** GIVEN DATA follows **
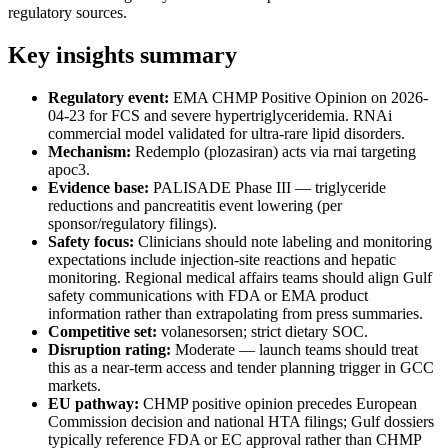
regulatory sources.
Key insights summary
Regulatory event:
EMA CHMP Positive Opinion on 2026-
04-23 for FCS and severe hypertriglyceridemia. RNAi
commercial model validated for ultra-rare lipid disorders.
Mechanism:
Redemplo (plozasiran) acts via rnai targeting
apoc3.
Evidence base:
PALISADE Phase III — triglyceride
reductions and pancreatitis event lowering (per
sponsor/regulatory filings).
Safety focus:
Clinicians should note labeling and monitoring
expectations include injection-site reactions and hepatic
monitoring. Regional medical affairs teams should align Gulf
safety communications with FDA or EMA product
information rather than extrapolating from press summaries.
Competitive set:
volanesorsen; strict dietary SOC.
Disruption rating:
Moderate — launch teams should treat
this as a near-term access and tender planning trigger in GCC
markets.
EU pathway:
CHMP positive opinion precedes European
Commission decision and national HTA filings; Gulf dossiers
typically reference FDA or EC approval rather than CHMP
** End of GIVEN DATA **
→ **TO DO**
Would you write out every record word for word, leaving no picture in?

→ **RESPONSE**
regulatory sources.
Key insights summary
Regulatory event:
EMA CHMP Positive Opinion on 2026-
04-23 for FCS and severe hypertriglyceridemia. RNAi
commercial model validated for ultra-rare lipid disorders.
Mechanism:
Redemplo (plozasiran) acts via rnai targeting
apoc3.
Evidence base:
PALISADE Phase III — triglyceride
reductions and pancreatitis event lowering (per
sponsor/regulatory filings).
Safety focus:
Clinicians should note labeling and monitoring
expectations include injection-site reactions and hepatic
monitoring. Regional medical affairs teams should align Gulf
safety communications with FDA or EMA product
information rather than extrapolating from press summaries.
Competitive set:
volanesorsen; strict dietary SOC.
Disruption rating:
Moderate — launch teams should treat
this as a near-term access and tender planning trigger in GCC
markets.
EU pathway:
CHMP positive opinion precedes European
Commission decision and national HTA filings; Gulf dossiers
typically reference FDA or EC approval rather than CHMP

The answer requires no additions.